- Artist: Alexander Milov
- Year: 2015
- Medium: Plaster and titanium alloy
- Subject: Darth Vader
- Location: Odesa; 46°28′11.7″N 30°40′22.9″E﻿ / ﻿46.469917°N 30.673028°E;

= Statue of Darth Vader =

Statue in Odesa, Ukraine

The statue of Darth Vader (Статуя Дарта Вейдера) is a plaster and titanium alloy statue in Odesa, Ukraine, depicting the Star Wars character Darth Vader. Originally a reinforced plaster statue of Vladimir Lenin, the sculpture was modified in 2015 by artist Alexander Milov as part of the process of decommunization in Ukraine.

==History==
The statue of Vladimir Lenin was originally constructed on the site of the now-defunct Pressmash plant in Odesa, Soviet Ukraine. It was initially constructed with plaster, and due to damage sustained over time, was reinforced with a protective composite material of an undisclosed formula.

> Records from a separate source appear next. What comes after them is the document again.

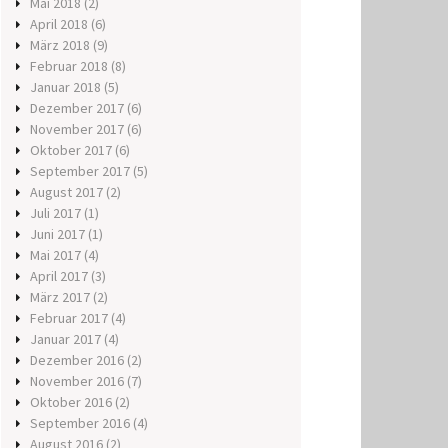
Mai 2018
(2)
April 2018
(6)
März 2018
(9)
Februar 2018
(8)
Januar 2018
(5)
Dezember 2017
(6)
November 2017
(6)
Oktober 2017
(6)
September 2017
(5)
August 2017
(2)
Juli 2017
(1)
Juni 2017
(1)
Mai 2017
(4)
April 2017
(3)
März 2017
(2)
Februar 2017
(4)
Januar 2017
(4)
Dezember 2016
(2)
November 2016
(7)
Oktober 2016
(2)
September 2016
(4)
August 2016
(2)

In 2015, decommunization laws took effect in Ukraine, leading to the removal of hundreds of Soviet-era monuments. The statue of Lenin in Odesa was planned to be removed, but the city chose to instead hire artist Alexander Milov to modify the statue in order to comply with the law and save it from destruction. He modified Lenin's coat into a cape and added a helmet over Lenin's head, turning the statue into Darth Vader. The statue's fist now holds a lightsaber hilt. The modifications were made with titanium alloy and attached with specialized glue, which fortified the original structure made with gypsum, which weakens over time. Local rumors claimed that the glue was the same type used in spaceship construction, and that it was provided by NASA.

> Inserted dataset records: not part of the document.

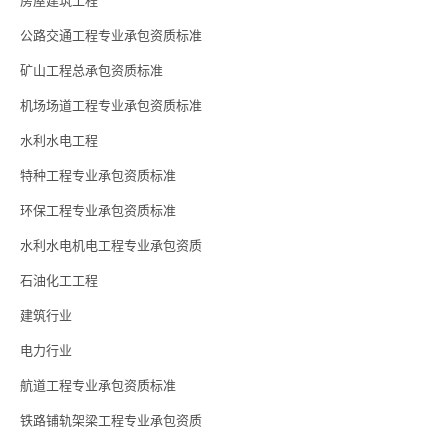
房屋建筑工程
公路交通工程专业承包资质标准
矿山工程总承包资质标准
机场场道工程专业承包资质标准
水利水电工程
特种工程专业承包资质标准
环保工程专业承包资质标准
水利水电机电工程专业承包资质
石油化工工程
建筑行业
电力行业
航道工程专业承包资质标准
铁路铺轨架梁工程专业承包资质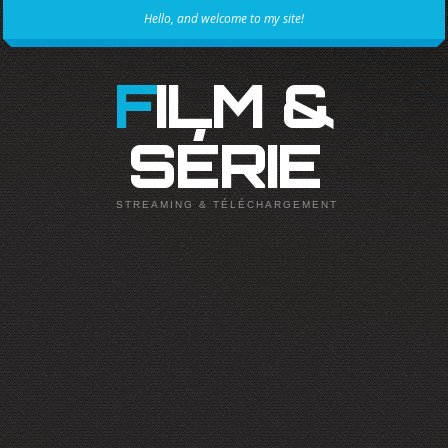
Hello, and welcome to my site!
FILM &
SÉRIE
STREAMING & TÉLÉCHARGEMENT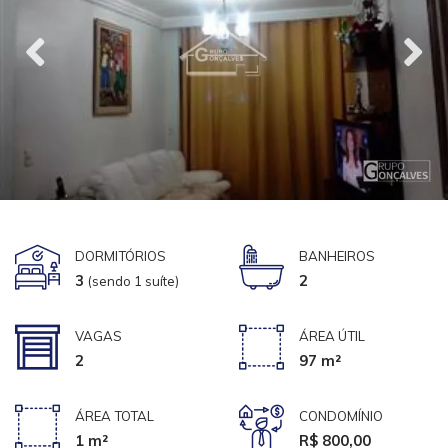
DORMITÓRIOS
BANHEIROS
3
2
(sendo 1 suíte)
VAGAS
ÁREA ÚTIL
2
97 m²
ÁREA TOTAL
CONDOMÍNIO
1 m²
R$ 800,00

The original head of Vladimir Lenin was left undamaged underneath the helmet so that it could be "exhumed" in the future if desired. "The Force" emits as a Wi-Fi signal from the helmet, which contains a Wi-Fi hotspot inside. In an interview with the BBC, Milov stated that he chose to turn the statue into Darth Vader because "at this moment Darth Vader is a political figure in Ukraine"; since 2012, various Ukrainian politicians had used the name and likeness of Darth Vader to run for office. Milov described the statue as the world's first monument to Darth Vader.